» Exercise requirements:
Only what runs from the line with "Órgão orienta moradores" to the final line of the records below should be given again, word for word.

○ ○ ○ ○

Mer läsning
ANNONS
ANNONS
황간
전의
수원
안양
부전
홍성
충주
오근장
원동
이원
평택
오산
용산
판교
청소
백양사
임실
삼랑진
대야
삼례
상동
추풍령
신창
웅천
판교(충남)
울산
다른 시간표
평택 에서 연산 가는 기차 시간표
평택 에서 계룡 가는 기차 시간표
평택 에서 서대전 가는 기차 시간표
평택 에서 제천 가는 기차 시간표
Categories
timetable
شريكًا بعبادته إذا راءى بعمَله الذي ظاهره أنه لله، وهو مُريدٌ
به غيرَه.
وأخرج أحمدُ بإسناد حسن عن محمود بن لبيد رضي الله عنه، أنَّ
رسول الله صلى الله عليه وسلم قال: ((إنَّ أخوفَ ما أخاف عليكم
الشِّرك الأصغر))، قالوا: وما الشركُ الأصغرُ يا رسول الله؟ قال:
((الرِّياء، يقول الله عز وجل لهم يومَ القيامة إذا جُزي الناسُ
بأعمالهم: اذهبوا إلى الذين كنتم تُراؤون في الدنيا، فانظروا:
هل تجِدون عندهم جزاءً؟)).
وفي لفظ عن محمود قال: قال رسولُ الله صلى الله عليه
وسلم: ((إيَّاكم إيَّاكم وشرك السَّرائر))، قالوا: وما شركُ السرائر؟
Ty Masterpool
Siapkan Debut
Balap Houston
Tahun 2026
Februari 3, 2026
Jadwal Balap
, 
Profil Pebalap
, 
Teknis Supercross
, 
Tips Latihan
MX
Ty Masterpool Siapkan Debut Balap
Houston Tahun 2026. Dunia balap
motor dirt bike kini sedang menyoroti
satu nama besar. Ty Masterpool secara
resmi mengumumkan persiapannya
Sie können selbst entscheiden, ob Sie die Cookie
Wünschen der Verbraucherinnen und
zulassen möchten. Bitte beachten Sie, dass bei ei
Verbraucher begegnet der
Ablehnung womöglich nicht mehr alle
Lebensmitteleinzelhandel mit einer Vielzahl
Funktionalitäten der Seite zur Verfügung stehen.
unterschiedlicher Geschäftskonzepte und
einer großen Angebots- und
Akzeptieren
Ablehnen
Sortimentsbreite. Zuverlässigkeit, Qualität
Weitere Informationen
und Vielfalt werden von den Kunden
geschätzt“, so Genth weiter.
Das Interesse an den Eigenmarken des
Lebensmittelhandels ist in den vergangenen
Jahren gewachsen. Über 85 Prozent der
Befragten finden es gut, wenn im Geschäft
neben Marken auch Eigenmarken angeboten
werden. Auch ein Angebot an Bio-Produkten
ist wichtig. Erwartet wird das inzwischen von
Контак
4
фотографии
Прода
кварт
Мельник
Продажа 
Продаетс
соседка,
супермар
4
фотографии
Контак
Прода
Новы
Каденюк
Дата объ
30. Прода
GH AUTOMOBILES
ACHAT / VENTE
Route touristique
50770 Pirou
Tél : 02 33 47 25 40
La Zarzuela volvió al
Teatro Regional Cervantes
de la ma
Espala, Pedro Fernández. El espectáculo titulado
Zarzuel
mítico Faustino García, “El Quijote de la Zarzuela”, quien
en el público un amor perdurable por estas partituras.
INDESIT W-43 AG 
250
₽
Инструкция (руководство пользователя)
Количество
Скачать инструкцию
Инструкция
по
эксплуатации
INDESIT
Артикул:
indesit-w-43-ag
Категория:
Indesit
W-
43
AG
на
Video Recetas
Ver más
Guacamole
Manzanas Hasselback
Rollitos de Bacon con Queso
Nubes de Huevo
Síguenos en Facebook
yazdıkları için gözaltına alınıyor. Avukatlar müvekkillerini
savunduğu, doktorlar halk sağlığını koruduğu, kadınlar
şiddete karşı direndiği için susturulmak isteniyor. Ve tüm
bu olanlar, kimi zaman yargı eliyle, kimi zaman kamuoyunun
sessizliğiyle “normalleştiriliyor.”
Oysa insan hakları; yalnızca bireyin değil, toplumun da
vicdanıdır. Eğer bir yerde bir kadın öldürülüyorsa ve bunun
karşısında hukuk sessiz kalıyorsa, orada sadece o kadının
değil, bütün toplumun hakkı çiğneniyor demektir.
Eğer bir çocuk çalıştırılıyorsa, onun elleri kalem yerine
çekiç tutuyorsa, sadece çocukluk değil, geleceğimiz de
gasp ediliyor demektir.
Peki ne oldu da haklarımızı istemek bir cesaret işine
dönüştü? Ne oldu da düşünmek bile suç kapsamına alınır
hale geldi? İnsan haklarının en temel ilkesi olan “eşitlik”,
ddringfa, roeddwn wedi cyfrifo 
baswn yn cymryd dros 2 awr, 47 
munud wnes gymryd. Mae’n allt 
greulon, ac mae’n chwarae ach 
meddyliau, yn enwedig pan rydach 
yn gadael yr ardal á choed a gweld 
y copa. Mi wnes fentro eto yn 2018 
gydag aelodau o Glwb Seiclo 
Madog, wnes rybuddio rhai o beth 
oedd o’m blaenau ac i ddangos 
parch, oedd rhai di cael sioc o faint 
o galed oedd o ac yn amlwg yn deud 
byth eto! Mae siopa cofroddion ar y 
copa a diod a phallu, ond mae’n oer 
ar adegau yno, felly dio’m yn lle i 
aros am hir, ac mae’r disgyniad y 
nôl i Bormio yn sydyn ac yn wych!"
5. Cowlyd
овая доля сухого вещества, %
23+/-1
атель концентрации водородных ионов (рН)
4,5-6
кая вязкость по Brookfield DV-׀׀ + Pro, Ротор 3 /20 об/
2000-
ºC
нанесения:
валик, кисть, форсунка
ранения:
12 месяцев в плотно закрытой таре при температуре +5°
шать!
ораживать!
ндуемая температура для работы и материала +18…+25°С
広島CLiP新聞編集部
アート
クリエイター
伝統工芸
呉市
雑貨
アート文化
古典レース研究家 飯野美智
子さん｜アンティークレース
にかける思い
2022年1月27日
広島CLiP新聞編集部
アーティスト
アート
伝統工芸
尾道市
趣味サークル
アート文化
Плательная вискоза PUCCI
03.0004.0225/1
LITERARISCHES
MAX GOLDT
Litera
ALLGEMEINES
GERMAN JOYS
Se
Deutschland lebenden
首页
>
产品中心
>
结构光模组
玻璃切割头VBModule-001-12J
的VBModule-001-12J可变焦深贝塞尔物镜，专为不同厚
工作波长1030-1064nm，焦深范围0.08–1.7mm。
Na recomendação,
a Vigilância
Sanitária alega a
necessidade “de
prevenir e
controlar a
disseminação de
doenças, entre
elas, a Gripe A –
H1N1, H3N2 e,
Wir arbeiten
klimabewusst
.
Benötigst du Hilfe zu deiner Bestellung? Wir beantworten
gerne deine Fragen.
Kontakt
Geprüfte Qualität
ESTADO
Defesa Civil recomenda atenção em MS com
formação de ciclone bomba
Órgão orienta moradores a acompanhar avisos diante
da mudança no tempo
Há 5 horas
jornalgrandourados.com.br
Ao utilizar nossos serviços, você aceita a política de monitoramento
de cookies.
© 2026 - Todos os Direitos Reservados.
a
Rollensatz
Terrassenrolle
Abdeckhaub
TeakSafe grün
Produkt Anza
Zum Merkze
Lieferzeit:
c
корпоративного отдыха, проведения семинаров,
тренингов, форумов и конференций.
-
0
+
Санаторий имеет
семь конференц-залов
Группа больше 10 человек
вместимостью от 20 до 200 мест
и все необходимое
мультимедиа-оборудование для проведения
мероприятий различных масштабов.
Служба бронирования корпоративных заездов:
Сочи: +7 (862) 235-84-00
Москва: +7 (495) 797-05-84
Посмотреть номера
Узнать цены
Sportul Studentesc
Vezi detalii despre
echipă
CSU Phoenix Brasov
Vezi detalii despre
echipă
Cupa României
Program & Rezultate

○ ○ ○ ○

» Reply:
Órgão orienta moradores a acompanhar avisos diante
da mudança no tempo
Há 5 horas
jornalgrandourados.com.br
Ao utilizar nossos serviços, você aceita a política de monitoramento
de cookies.
© 2026 - Todos os Direitos Reservados.
a
Rollensatz
Terrassenrolle
Abdeckhaub
TeakSafe grün
Produkt Anza
Zum Merkze
Lieferzeit:
c
корпоративного отдыха, проведения семинаров,
тренингов, форумов и конференций.
-
0
+
Санаторий имеет
семь конференц-залов
Группа больше 10 человек
вместимостью от 20 до 200 мест
и все необходимое
мультимедиа-оборудование для проведения
мероприятий различных масштабов.
Служба бронирования корпоративных заездов:
Сочи: +7 (862) 235-84-00
Москва: +7 (495) 797-05-84
Посмотреть номера
Узнать цены
Sportul Studentesc
Vezi detalii despre
echipă
CSU Phoenix Brasov
Vezi detalii despre
echipă
Cupa României
Program & Rezultate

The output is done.